**WHAT THE EXERCISE ASKS:** Could you please repeat the entries below word for word, with the images left out?

**DATA EXCERPTS:**
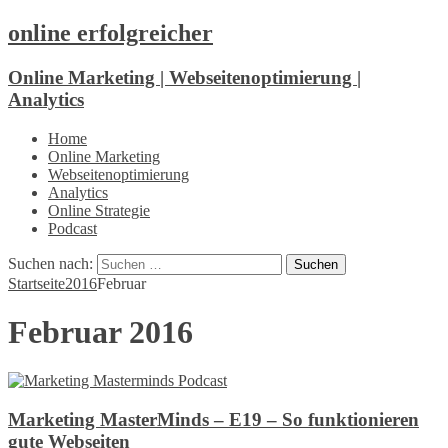
online erfolgreicher
Online Marketing | Webseitenoptimierung |
Analytics
Home
Online Marketing
Webseitenoptimierung
Analytics
Online Strategie
Podcast
Suchen nach:
Startseite
2016
Februar
Februar 2016
Marketing MasterMinds – E19 – So funktionieren
gute Webseiten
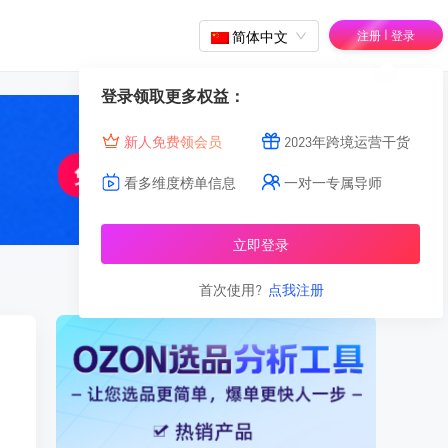
|
简体中文
注册
登录
登录领取更多权益：
新人免费领会员
2023年跨境运营干货
看多维度榜单信息
一对一专属导师
立即登录
首次使用?
点我注册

**SOLUTION FOR THIS TASK:**
online erfolgreicher
Online Marketing | Webseitenoptimierung |
Analytics
Home
Online Marketing
Webseitenoptimierung
Analytics
Online Strategie
Podcast
Suchen nach:
Startseite
2016
Februar
Februar 2016
Marketing MasterMinds – E19 – So funktionieren
gute Webseiten
|
简体中文
注册
登录
登录领取更多权益：
新人免费领会员
2023年跨境运营干货
看多维度榜单信息
一对一专属导师
立即登录
首次使用?
点我注册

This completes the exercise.